Quatro réus foram condenados por improbidade administrativa em razão de irregularidades nas aquisições de medicamentos e materiais hospitalares pelo município de Goianira, investigadas na Operação Tarja Preta. A sentença, proferida pela Vara das Fazendas Públicas da comarca, reconheceu a existência de atuação coordenada para frustrar a regularidade e a competitividade das contratações públicas, favorecer determinadas empresas e viabilizar faturamentos previamente articulados.
A decisão julgou parcialmente procedente Ação Civil Pública por Ato de Improbidade Administrativa proposta pelo Ministério Público de Goiás (MPGO), por meio da promotora de Justiça Renata de Matos Lacerda. Foram condenadas duas pessoas físicas e duas empresas.
Deflagrada em outubro de 2013, a Operação Tarja Preta investigou esquema envolvendo venda fraudada e superfaturada de medicamentos e equipamentos hospitalares e odontológicos para prefeituras goianas. Conforme informado pelo MPGO, foram apuradas irregularidades em mais de 20 municípios, com o ajuizamento de ações e condenações.
Compras diretas e “vales”
Segundo a sentença, interceptações telefônicas judicialmente autorizadas, relatórios de acompanhamento, documentos fiscais, registros bancários e parecer técnico contábil demonstraram a utilização recorrente de compras diretas e dos chamados “vales”.
O mecanismo permitia, conforme registrado na decisão, que medicamentos e materiais fossem fornecidos ou registrados antes da conclusão do procedimento administrativo regular. Posteriormente, eram emitidas notas fiscais e preparados documentos destinados a conferir aparência formal às operações.
O juízo apontou que um dos condenados exercia posição central na condução das operações, com atuação na articulação de faturamentos, documentos, estimativas e contatos com pessoas ligadas à administração municipal.
Outro condenado, que atuava como representante comercial das duas empresas responsabilizadas, teria aderido conscientemente à execução do esquema. A sentença, porém, reconheceu menor intensidade em sua participação.
Ressarcimento e suspensão de direitos políticos
Os quatro condenados foram enquadrados no artigo 10, inciso VIII, combinado com o artigo 3º da Lei nº 8.429/1992, a Lei de Improbidade Administrativa.
Entre as sanções impostas estão o ressarcimento ao erário, multa civil, suspensão dos direitos políticos e proibição de contratar com o poder público. Os prazos foram definidos de acordo com o grau de participação atribuído a cada réu.
Para as duas pessoas físicas condenadas, as suspensões dos direitos políticos foram estabelecidas em oito e cinco anos. As empresas também deverão perder os valores ilicitamente incorporados ao patrimônio, limitados ao benefício direto que vier a ser apurado.

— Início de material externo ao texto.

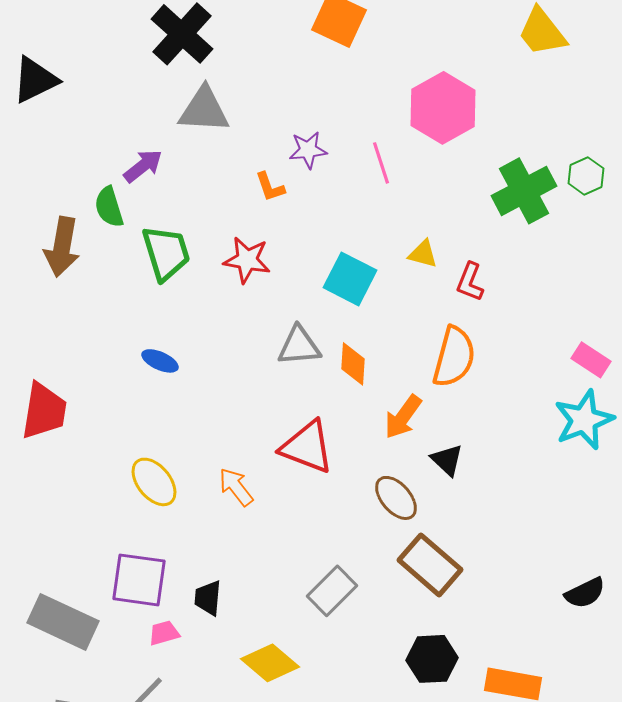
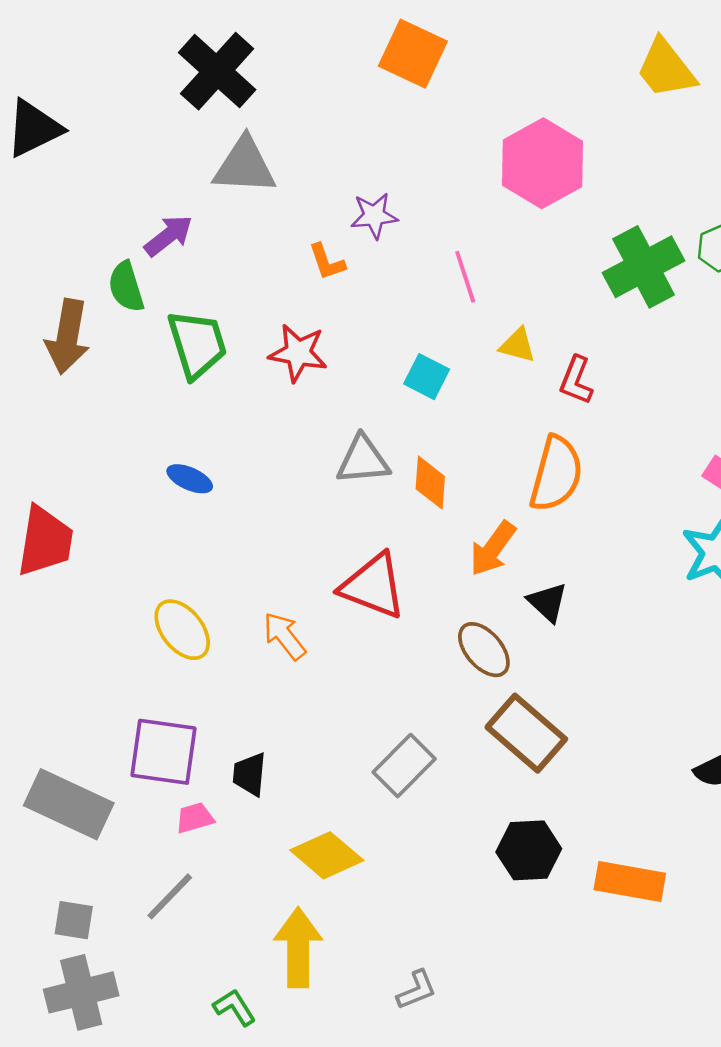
pink line: (381, 163) -> (465, 277), moved
cyan square: (350, 279) -> (427, 377), size x0.7

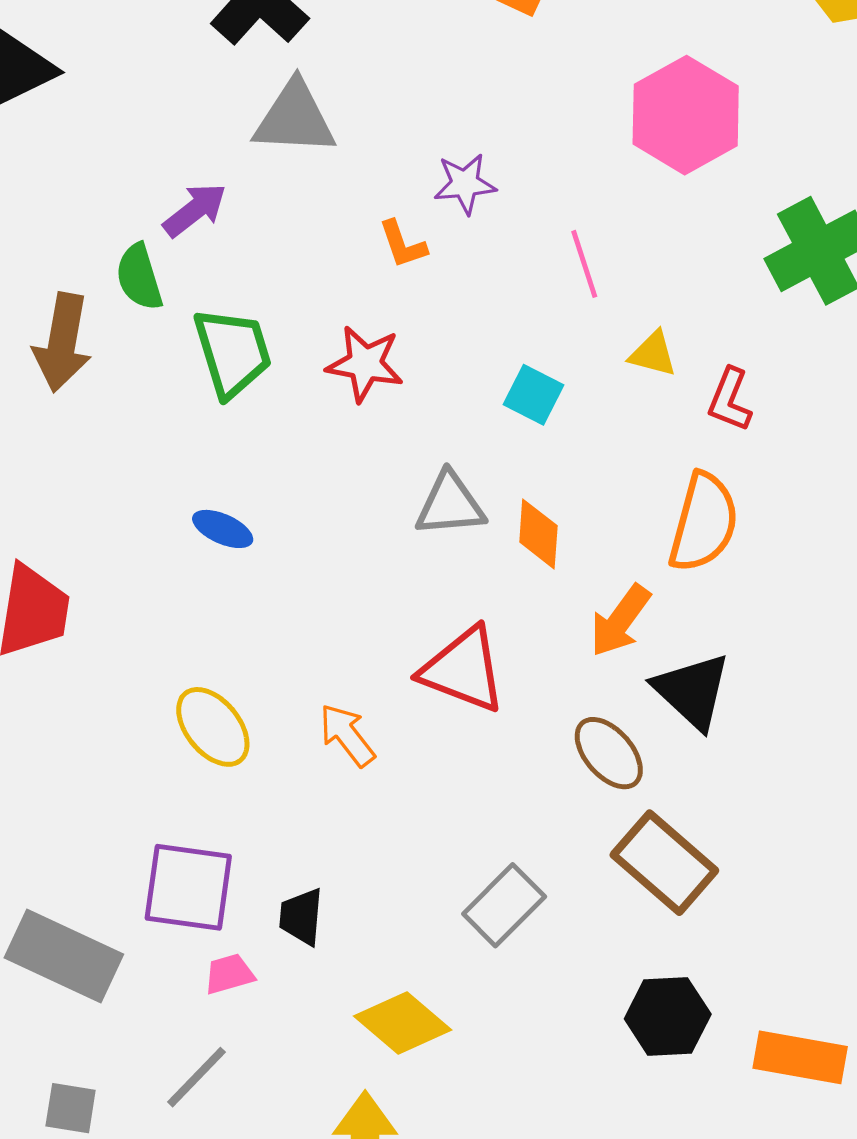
black triangle: (548, 602) -> (692, 691), size x1.5

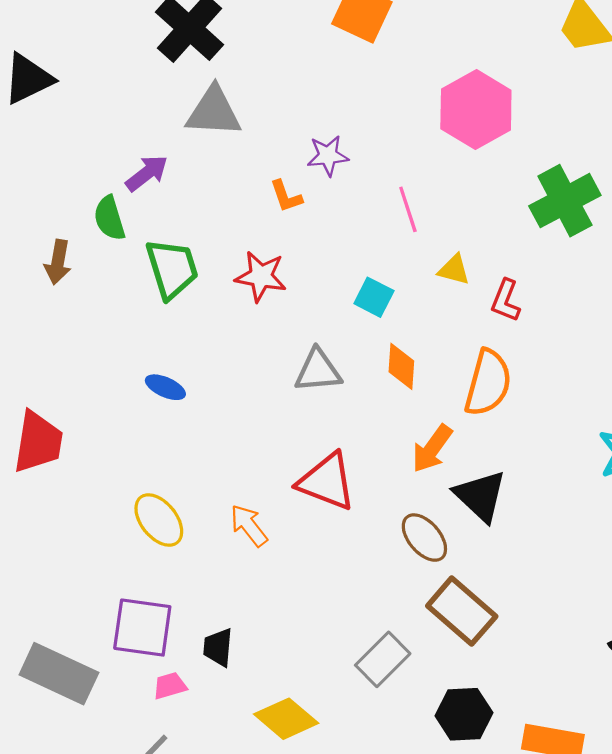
brown arrow: (62, 342) -> (58, 262), size x0.7
orange diamond: (538, 534) -> (401, 366), moved
gray rectangle: (504, 905) -> (383, 659), moved

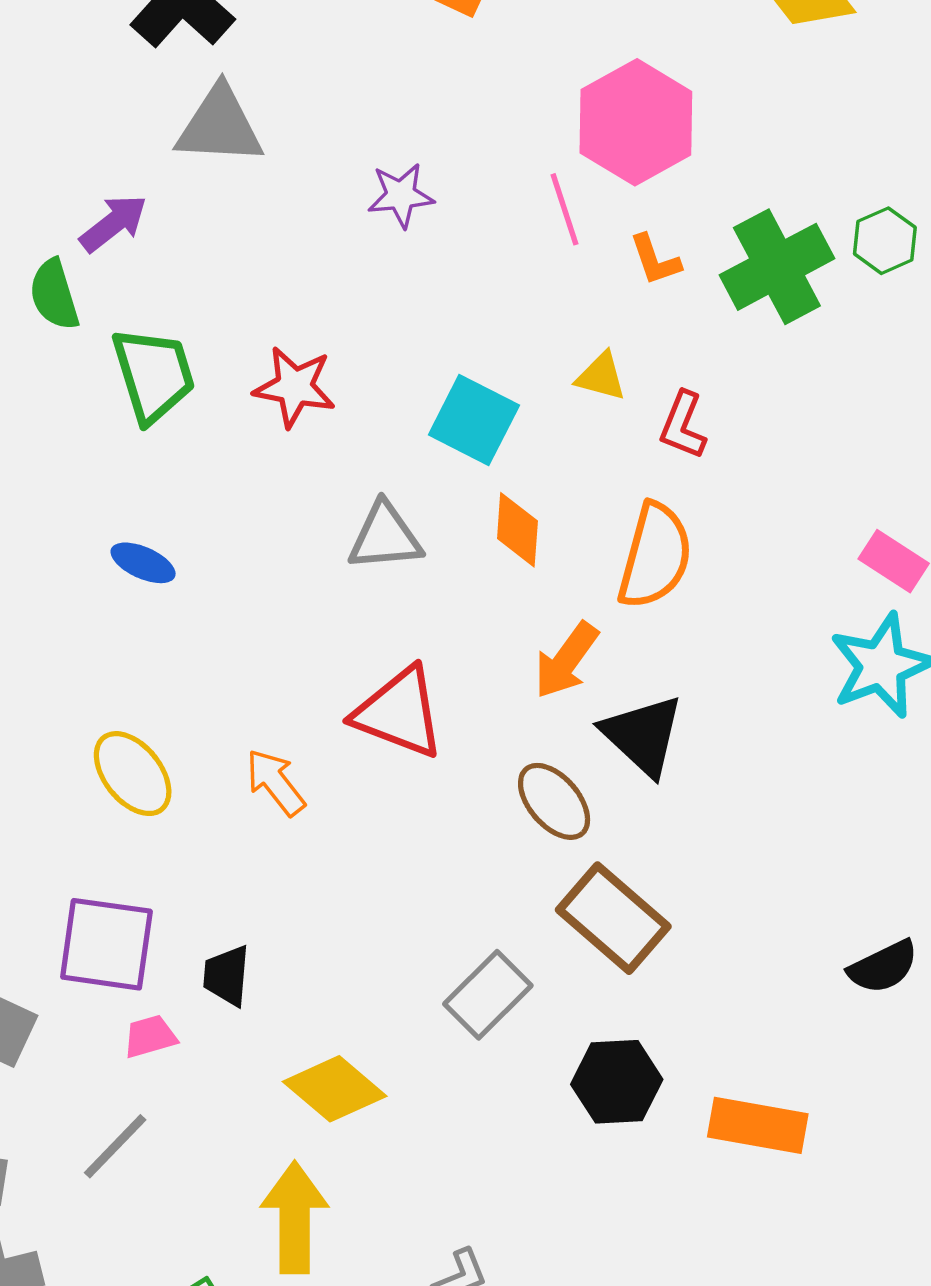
orange L-shape: (286, 196) -> (655, 260), moved
pink line: (408, 209) -> (564, 209), moved
cyan square: (374, 297) -> (474, 420), size x1.4

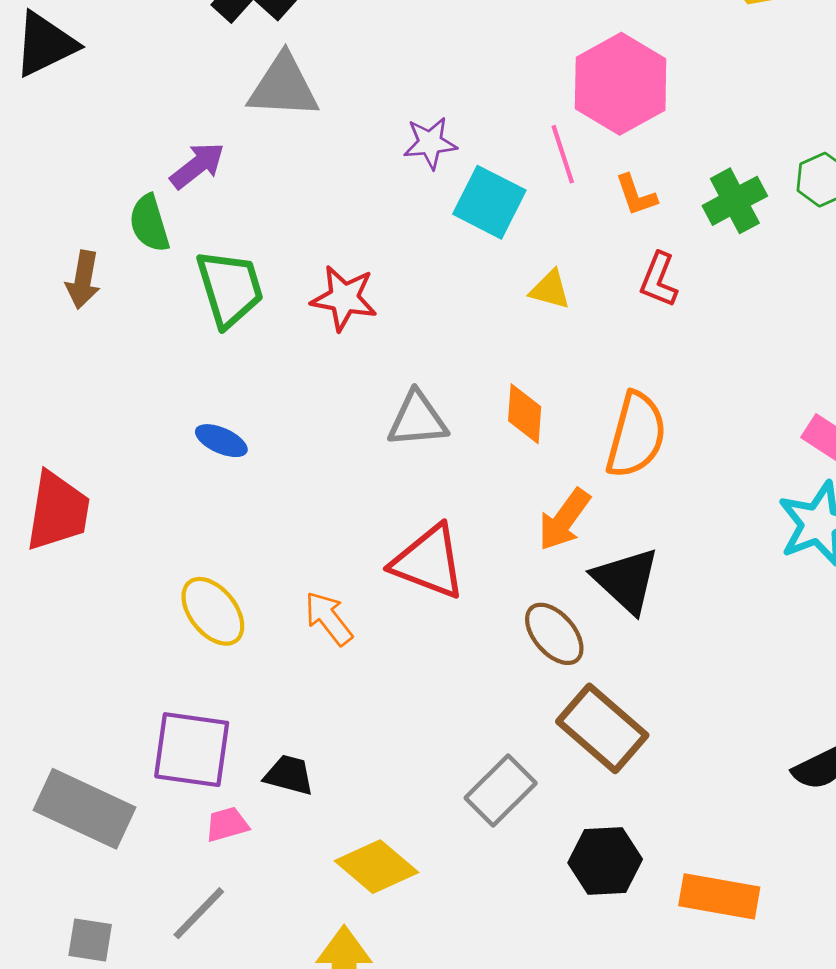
green cross: (777, 267) -> (735, 201), size x0.7
yellow triangle: (601, 376) -> (550, 290), moved
cyan square: (474, 420) -> (489, 202), moved
red L-shape: (683, 425) -> (659, 280), moved
black trapezoid: (227, 976) -> (289, 775), turned 100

O valor do ressarcimento ainda será definido na fase de liquidação da sentença. O juízo determinou que seja individualizada a parcela do dano atribuível a cada condenado e afastou a responsabilidade solidária entre eles.
Após o trânsito em julgado, deverá ser encaminhado ofício à Justiça Eleitoral para adoção das providências relativas à suspensão dos direitos políticos.
Pedido contra outra empresa foi rejeitado
Em relação a uma quinta empresa incluída na ação, os pedidos foram julgados improcedentes. O juízo considerou insuficientes as provas para demonstrar sua adesão dolosa ao esquema investigado.